"A year of hard work and my OTA commissions still went up!"
At the end of a year in which we learned that 'Book Direct' campaigns really do work, it's surely frustrating to many hoteliers that their OTA commission fees have only continued to rise. While the big brands might be managing to keep their numbers flat (thanks to a focus on loyalty, and investment in 'Book Direct' marketing spend), smaller properties might be seeing as much as 25% growth in the cash they spend on OTAs each year.
So how do you measure the success of a 'Book Direct' campaign if it feels like you've already lost the battle? How much of a growth in commission is too much?
Well, things may be better than they seem.
How do you compare?
Time to have a look at the numbers. Based on their quarterly reporting, Cowen estimate Expedia's room night growth over the last twelve months to be about ~15%. Booking.com's comes in at around ~21%. Taking into account booking volumes for each, the weighted growth of the two titans of travel is therefore about 19%.
Now, let's take a look at your OTA bills (your favourite activity, I'm sure). Did they grow by less than 19% in 2017?
If they did - hey, congrats! You’re doing better than the average hotel at encouraging your guests to book direct. In this market, keeping commissions flat, for example, can be seen as a great success. The OTAs might be growing, but they’re not growing off the back of your business.
So, if your commission costs rose by, say, 5%, bear in mind that without your 'Book Direct' efforts, you might have seen commissions rise at the 19% average the market experienced. Actually reducing the cash you pay out in commission would have taken a monumental rejection of the trend.
The bigger picture
While this calculation will give you a pretty good overall measure of how successfully you managed your distribution in 2017 (assuming, that is, that you weren't intending to grow the OTA channel), it is a simplification. For starters, we haven't yet seen all of 2017's results, so those room night growth percentages are only estimates.
It's also worth remembering that Expedia's 15% growth in room nights isn't just due to room nights switching from Brand.com; it's also due to the steady stream of travellers switching over from phone, travel agent and other 'offline' bookings.
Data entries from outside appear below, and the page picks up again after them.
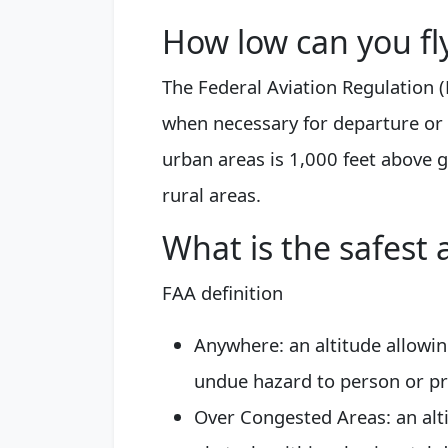
How low can you fl
The Federal Aviation Regulation (
when necessary for departure or
urban areas is 1,000 feet above 
rural areas.
What is the safest a
FAA definition
Anywhere: an altitude allowi
undue hazard to person or pr
Over Congested Areas: an alti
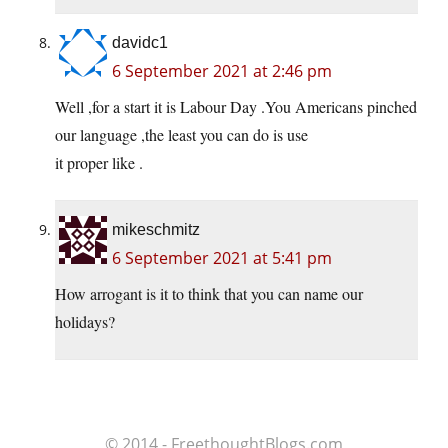
davidc1
6 September 2021 at 2:46 pm
Well ,for a start it is Labour Day .You Americans pinched
our language ,the least you can do is use
it proper like .
mikeschmitz
6 September 2021 at 5:41 pm
How arrogant is it to think that you can name our
holidays?
© 2014 - FreethoughtBlogs.com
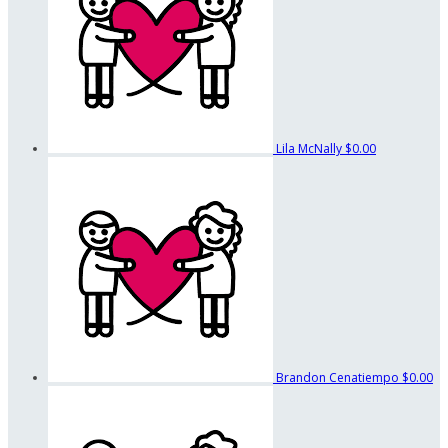
Lila McNally
$0.00
Brandon Cenatiempo
$0.00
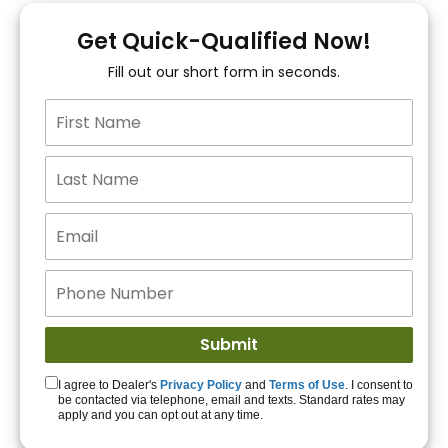
You!
Get Quick-Qualified Now!
Fill out our short form in seconds.
15+ Lenders to get
you APPROVED!
Get Started!
I agree to Dealer's
Privacy Policy
and
Terms of Use
. I consent to
be contacted via telephone, email and texts. Standard rates may
apply and you can opt out at any time.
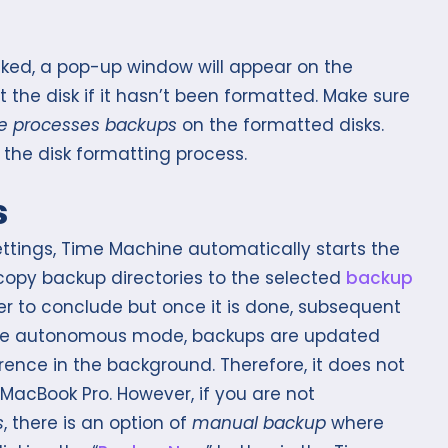
icked, a pop-up window will appear on the
 the disk if it hasn’t been formatted. Make sure
e processes backups
on the formatted disks.
e the disk formatting process.
s
ettings, Time Machine automatically starts the
copy backup directories to the selected
backup
er to conclude but once it is done, subsequent
the autonomous mode, backups are updated
erence in the background. Therefore, it does not
MacBook Pro. However, if you are not
s
, there is an option of
manual backup
where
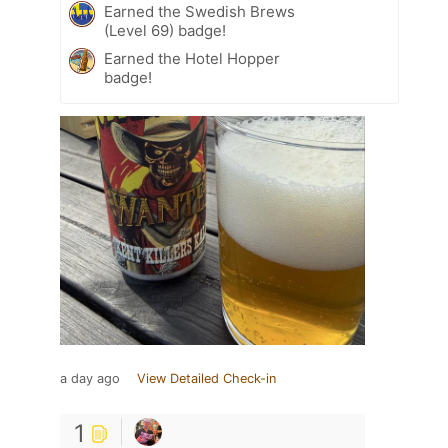
Earned the Swedish Brews
(Level 69) badge!
Earned the Hotel Hopper
badge!
a day ago
View Detailed Check-in
1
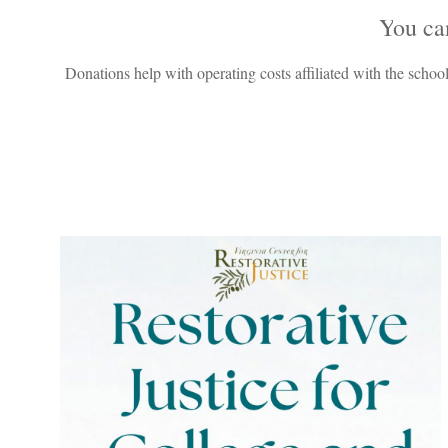
Y
ou ca
Donations help with operating costs affiliated with the school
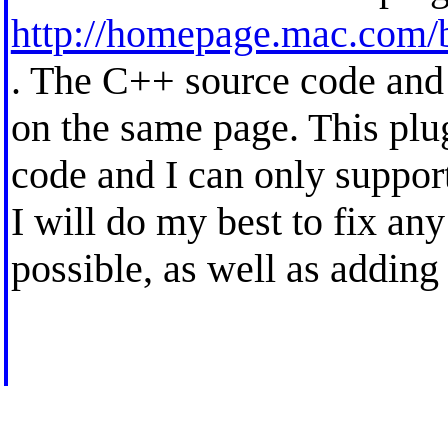
http://homepage.mac.com/b
. The C++ source code and
on the same page. This plug
code and I can only support
I will do my best to fix an
possible, as well as adding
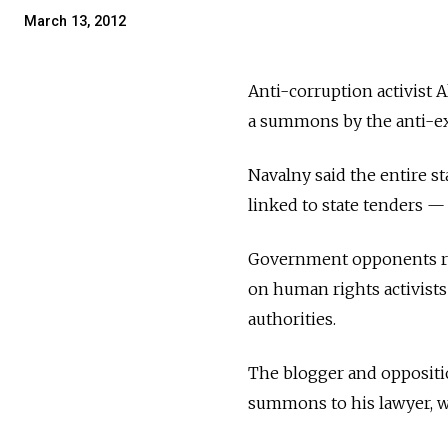
March 13, 2012
Anti-corruption activist 
a summons by the anti-ex
Navalny said the entire s
linked to state tenders 
Government opponents reg
on human rights activists
authorities.
The blogger and oppositio
summons to his lawyer, wh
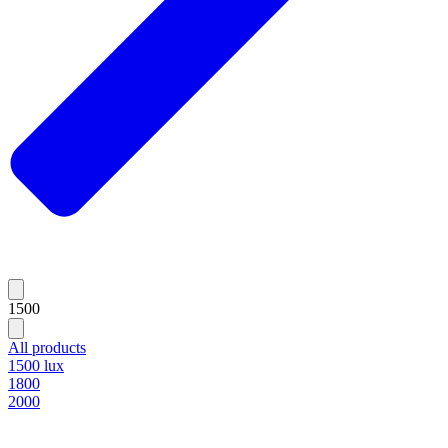
1500
All products
1500 lux
1800
2000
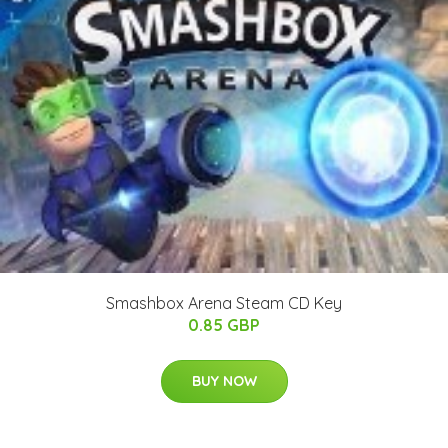
Smashbox Arena Steam CD Key
0.85 GBP
BUY NOW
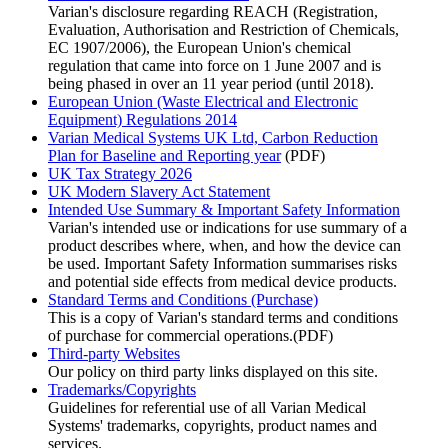
Varian's disclosure regarding REACH (Registration,
Evaluation, Authorisation and Restriction of Chemicals,
EC 1907/2006), the European Union's chemical
regulation that came into force on 1 June 2007 and is
being phased in over an 11 year period (until 2018).
European Union (Waste Electrical and Electronic
Equipment) Regulations 2014
Varian Medical Systems UK Ltd, Carbon Reduction
Plan for Baseline and Reporting year
(PDF)
UK Tax Strategy 2026
UK Modern Slavery Act Statement
Intended Use Summary & Important Safety Information
Varian's intended use or indications for use summary of a
product describes where, when, and how the device can
be used. Important Safety Information summarises risks
and potential side effects from medical device products.
Standard Terms and Conditions (Purchase)
This is a copy of Varian's standard terms and conditions
of purchase for commercial operations.(PDF)
Third-party Websites
Our policy on third party links displayed on this site.
Trademarks/Copyrights
Guidelines for referential use of all Varian Medical
Systems' trademarks, copyrights, product names and
services.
Most of all, though, direct bookings are worth far more than the money they save you in commission fees. For starters, direct bookers are likely to spend more in your hotel - and have a better time, too. You have the chance to build up stronger (and more profitable relationships), you don't dilute your brand by passing it through an intermediary, you're better-equipped from a data perspective... we could go on. Increasing direct bookings isn't just about saving money, so the metrics you measure yourself by shouldn't be purely financial.
So there you have it: you probably are doing much better than you think. Consider this message a gift of Triptease festive cheer. Now, merry Christmas to all... and to all a good night.